_Provided information_.
# # #
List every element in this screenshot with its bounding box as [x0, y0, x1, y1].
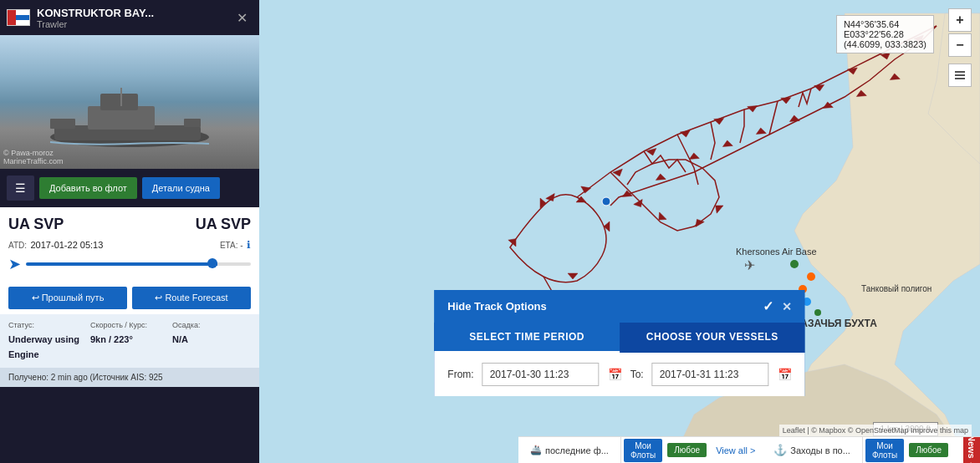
layers-icon: [953, 69, 967, 82]
atd-row: ATD: 2017-01-22 05:13 ETA: - ℹ: [8, 237, 251, 252]
svg-marker-14: [680, 130, 691, 138]
eta-info-icon[interactable]: ℹ: [247, 239, 251, 251]
svg-marker-15: [714, 118, 725, 125]
tab-recent-fleets[interactable]: 🚢 последние ф...: [518, 437, 621, 463]
vessel-image: © Pawa-moroz MarineTraffic.com: [0, 35, 259, 169]
past-track-button[interactable]: ↩ Прошлый путь: [8, 287, 127, 309]
draft-value: N/A: [172, 334, 188, 344]
received-label: Получено:: [8, 373, 48, 382]
svg-marker-25: [789, 114, 800, 121]
track-options-check-icon: ✓: [763, 298, 773, 314]
tankoviy-label: Танковый полигон: [861, 284, 932, 293]
route-buttons: ↩ Прошлый путь ↩ Route Forecast: [0, 282, 259, 314]
route-forecast-button[interactable]: ↩ Route Forecast: [132, 287, 251, 309]
flag-icon: [7, 9, 30, 26]
svg-point-42: [807, 272, 815, 281]
svg-rect-49: [955, 78, 965, 79]
zoom-in-button[interactable]: +: [948, 8, 972, 32]
svg-marker-18: [814, 84, 825, 91]
atd-label: ATD:: [8, 241, 27, 250]
map-attribution: Leaflet | © Mapbox © OpenStreetMap Impro…: [779, 425, 972, 436]
svg-marker-24: [823, 101, 834, 108]
coordinate-popup: N44°36'35.64 E033°22'56.28 (44.6099, 033…: [836, 15, 934, 53]
atd-block: ATD: 2017-01-22 05:13: [8, 237, 103, 252]
track-options-close-button[interactable]: ✕: [782, 300, 792, 313]
coord-decimal: (44.6099, 033.3823): [844, 39, 926, 49]
close-button[interactable]: ✕: [232, 8, 253, 28]
add-to-fleet-button[interactable]: Добавить во флот: [39, 177, 137, 199]
atd-value: 2017-01-22 05:13: [31, 240, 104, 250]
news-label: News: [967, 436, 977, 459]
from-date-input[interactable]: [482, 363, 600, 386]
my-fleets-button-1[interactable]: Мои Флоты: [624, 439, 662, 462]
track-options-header: Hide Track Options ✓ ✕: [434, 290, 804, 323]
vessel-header: KONSTRUKTOR BAY... Trawler ✕: [0, 0, 259, 35]
watermark: © Pawa-moroz MarineTraffic.com: [3, 149, 64, 165]
track-options-panel: Hide Track Options ✓ ✕ SELECT TIME PERIO…: [434, 290, 804, 396]
my-fleets-button-2[interactable]: Мои Флоты: [865, 439, 904, 462]
bottom-info: Получено: 2 min ago (Источник AIS: 925: [0, 368, 259, 387]
svg-marker-28: [689, 152, 700, 159]
from-calendar-icon[interactable]: 📅: [608, 368, 622, 381]
vessel-type: Trawler: [37, 19, 225, 29]
svg-rect-6: [184, 119, 201, 127]
speed-value: 9kn / 223°: [90, 334, 133, 344]
svg-point-41: [790, 260, 799, 268]
svg-rect-48: [955, 74, 965, 76]
map-area[interactable]: Khersones Air Base КАЗАЧЬЯ БУХТА Танковы…: [259, 0, 980, 463]
received-value: 2 min ago (Источник AIS: 925: [51, 373, 163, 382]
speed-slider[interactable]: [26, 262, 251, 266]
speed-arrow-icon: ➤: [8, 255, 21, 273]
bottom-bar: 🚢 последние ф... Мои Флоты Любое View al…: [518, 436, 980, 463]
svg-rect-3: [100, 94, 138, 110]
track-options-body: From: 📅 To: 📅: [434, 353, 804, 396]
tab-time-period[interactable]: SELECT TIME PERIOD: [434, 323, 620, 353]
tab-recent-label: последние ф...: [545, 445, 609, 455]
zoom-out-button[interactable]: −: [948, 33, 972, 57]
speed-label: Скорость / Курс:: [90, 321, 169, 329]
status-grid: Статус: Underway using Engine Скорость /…: [8, 321, 251, 361]
to-label: To:: [630, 369, 644, 380]
svg-marker-17: [781, 98, 791, 104]
speed-slider-thumb: [207, 258, 217, 268]
track-options-tabs: SELECT TIME PERIOD CHOOSE YOUR VESSELS: [434, 323, 804, 353]
anchor-icon: ⚓: [773, 444, 787, 456]
map-controls: + −: [948, 8, 972, 87]
svg-rect-5: [50, 119, 75, 129]
svg-marker-35: [568, 273, 578, 279]
svg-marker-38: [692, 216, 704, 226]
speed-row: ➤: [8, 255, 251, 273]
svg-point-40: [602, 197, 610, 206]
coord-lon: E033°22'56.28: [844, 29, 926, 39]
from-label: From:: [447, 369, 473, 380]
left-panel: KONSTRUKTOR BAY... Trawler ✕: [0, 0, 259, 463]
eta-block: ETA: - ℹ: [220, 237, 251, 252]
to-date-input[interactable]: [652, 363, 769, 386]
eta-label: ETA: -: [220, 241, 243, 250]
any-button-1[interactable]: Любое: [667, 443, 707, 457]
view-all-link[interactable]: View all >: [709, 445, 762, 455]
status-label: Статус:: [8, 321, 87, 329]
map-layers-button[interactable]: [948, 64, 972, 87]
svg-marker-27: [722, 140, 733, 146]
tab-port-arrivals[interactable]: ⚓ Заходы в по...: [762, 437, 863, 463]
air-base-label: Khersones Air Base: [736, 247, 817, 257]
callsign-right: UA SVP: [196, 216, 251, 233]
status-item-draft: Осадка: N/A: [172, 321, 251, 361]
status-value: Underway using Engine: [8, 334, 79, 359]
svg-marker-26: [756, 127, 767, 134]
menu-button[interactable]: ☰: [7, 176, 34, 201]
ship-svg: [38, 85, 222, 152]
tab-choose-vessels[interactable]: CHOOSE YOUR VESSELS: [620, 323, 805, 353]
news-badge[interactable]: News ‹: [963, 437, 980, 463]
to-calendar-icon[interactable]: 📅: [778, 368, 792, 381]
kazachya-label: КАЗАЧЬЯ БУХТА: [794, 318, 877, 329]
draft-label: Осадка:: [172, 321, 251, 329]
vessel-details-button[interactable]: Детали судна: [142, 177, 220, 199]
svg-marker-29: [656, 173, 666, 180]
status-item-speed: Скорость / Курс: 9kn / 223°: [90, 321, 169, 361]
any-button-2[interactable]: Любое: [909, 443, 948, 457]
svg-marker-31: [508, 236, 520, 247]
tab-recent-icon: 🚢: [530, 445, 542, 455]
svg-marker-16: [748, 105, 758, 112]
# # #
_Brief_.
Word for word, write out each line of the records, but leave the pictures behind.

_Response_.
List every element in this screenshot with its bounding box as [x0, y0, x1, y1].
layers-icon: [953, 69, 967, 82]
atd-row: ATD: 2017-01-22 05:13 ETA: - ℹ: [8, 237, 251, 252]
svg-marker-14: [680, 130, 691, 138]
eta-info-icon[interactable]: ℹ: [247, 239, 251, 251]
svg-marker-15: [714, 118, 725, 125]
tab-recent-fleets[interactable]: 🚢 последние ф...: [518, 437, 621, 463]
vessel-image: © Pawa-moroz MarineTraffic.com: [0, 35, 259, 169]
past-track-button[interactable]: ↩ Прошлый путь: [8, 287, 127, 309]
draft-value: N/A: [172, 334, 188, 344]
received-label: Получено:: [8, 373, 48, 382]
svg-marker-25: [789, 114, 800, 121]
track-options-check-icon: ✓: [763, 298, 773, 314]
tankoviy-label: Танковый полигон: [861, 284, 932, 293]
route-buttons: ↩ Прошлый путь ↩ Route Forecast: [0, 282, 259, 314]
route-forecast-button[interactable]: ↩ Route Forecast: [132, 287, 251, 309]
flag-icon: [7, 9, 30, 26]
svg-point-42: [807, 272, 815, 281]
svg-rect-49: [955, 78, 965, 79]
zoom-in-button[interactable]: +: [948, 8, 972, 32]
svg-marker-18: [814, 84, 825, 91]
atd-label: ATD:: [8, 241, 27, 250]
map-attribution: Leaflet | © Mapbox © OpenStreetMap Impro…: [779, 425, 972, 436]
svg-marker-24: [823, 101, 834, 108]
coordinate-popup: N44°36'35.64 E033°22'56.28 (44.6099, 033…: [836, 15, 934, 53]
atd-block: ATD: 2017-01-22 05:13: [8, 237, 103, 252]
track-options-close-button[interactable]: ✕: [782, 300, 792, 313]
coord-decimal: (44.6099, 033.3823): [844, 39, 926, 49]
close-button[interactable]: ✕: [232, 8, 253, 28]
add-to-fleet-button[interactable]: Добавить во флот: [39, 177, 137, 199]
atd-value: 2017-01-22 05:13: [31, 240, 104, 250]
news-label: News: [967, 436, 977, 459]
from-date-input[interactable]: [482, 363, 600, 386]
my-fleets-button-1[interactable]: Мои Флоты: [624, 439, 662, 462]
track-options-header: Hide Track Options ✓ ✕: [434, 290, 804, 323]
vessel-header: KONSTRUKTOR BAY... Trawler ✕: [0, 0, 259, 35]
watermark: © Pawa-moroz MarineTraffic.com: [3, 149, 64, 165]
track-options-panel: Hide Track Options ✓ ✕ SELECT TIME PERIO…: [434, 290, 804, 396]
my-fleets-button-2[interactable]: Мои Флоты: [865, 439, 904, 462]
bottom-info: Получено: 2 min ago (Источник AIS: 925: [0, 368, 259, 387]
svg-marker-28: [689, 152, 700, 159]
from-calendar-icon[interactable]: 📅: [608, 368, 622, 381]
vessel-type: Trawler: [37, 19, 225, 29]
svg-rect-6: [184, 119, 201, 127]
speed-value: 9kn / 223°: [90, 334, 133, 344]
svg-point-41: [790, 260, 799, 268]
svg-rect-48: [955, 74, 965, 76]
map-area[interactable]: Khersones Air Base КАЗАЧЬЯ БУХТА Танковы…: [259, 0, 980, 463]
received-value: 2 min ago (Источник AIS: 925: [51, 373, 163, 382]
speed-slider[interactable]: [26, 262, 251, 266]
speed-arrow-icon: ➤: [8, 255, 21, 273]
bottom-bar: 🚢 последние ф... Мои Флоты Любое View al…: [518, 436, 980, 463]
svg-rect-3: [100, 94, 138, 110]
track-options-body: From: 📅 To: 📅: [434, 353, 804, 396]
tab-time-period[interactable]: SELECT TIME PERIOD: [434, 323, 620, 353]
tab-recent-label: последние ф...: [545, 445, 609, 455]
zoom-out-button[interactable]: −: [948, 33, 972, 57]
speed-label: Скорость / Курс:: [90, 321, 169, 329]
status-grid: Статус: Underway using Engine Скорость /…: [8, 321, 251, 361]
to-label: To:: [630, 369, 644, 380]
svg-marker-17: [781, 98, 791, 104]
speed-slider-thumb: [207, 258, 217, 268]
track-options-tabs: SELECT TIME PERIOD CHOOSE YOUR VESSELS: [434, 323, 804, 353]
anchor-icon: ⚓: [773, 444, 787, 456]
map-controls: + −: [948, 8, 972, 87]
svg-rect-5: [50, 119, 75, 129]
svg-marker-35: [568, 273, 578, 279]
svg-marker-38: [692, 216, 704, 226]
speed-row: ➤: [8, 255, 251, 273]
svg-point-40: [602, 197, 610, 206]
coord-lon: E033°22'56.28: [844, 29, 926, 39]
from-label: From:: [447, 369, 473, 380]
left-panel: KONSTRUKTOR BAY... Trawler ✕: [0, 0, 259, 463]
eta-block: ETA: - ℹ: [220, 237, 251, 252]
to-date-input[interactable]: [652, 363, 769, 386]
eta-label: ETA: -: [220, 241, 243, 250]
any-button-1[interactable]: Любое: [667, 443, 707, 457]
view-all-link[interactable]: View all >: [709, 445, 762, 455]
status-label: Статус:: [8, 321, 87, 329]
map-layers-button[interactable]: [948, 64, 972, 87]
svg-marker-27: [722, 140, 733, 146]
tab-port-arrivals[interactable]: ⚓ Заходы в по...: [762, 437, 863, 463]
air-base-label: Khersones Air Base: [736, 247, 817, 257]
callsign-right: UA SVP: [196, 216, 251, 233]
status-item-draft: Осадка: N/A: [172, 321, 251, 361]
status-value: Underway using Engine: [8, 334, 79, 359]
svg-marker-26: [756, 127, 767, 134]
menu-button[interactable]: ☰: [7, 176, 34, 201]
ship-svg: [38, 85, 222, 152]
tab-choose-vessels[interactable]: CHOOSE YOUR VESSELS: [620, 323, 805, 353]
news-badge[interactable]: News ‹: [963, 437, 980, 463]
to-calendar-icon[interactable]: 📅: [778, 368, 792, 381]
kazachya-label: КАЗАЧЬЯ БУХТА: [794, 318, 877, 329]
draft-label: Осадка:: [172, 321, 251, 329]
vessel-details-button[interactable]: Детали судна: [142, 177, 220, 199]
svg-marker-29: [656, 173, 666, 180]
status-item-speed: Скорость / Курс: 9kn / 223°: [90, 321, 169, 361]
any-button-2[interactable]: Любое: [909, 443, 948, 457]
svg-marker-31: [508, 236, 520, 247]
tab-recent-icon: 🚢: [530, 445, 542, 455]
svg-marker-16: [748, 105, 758, 112]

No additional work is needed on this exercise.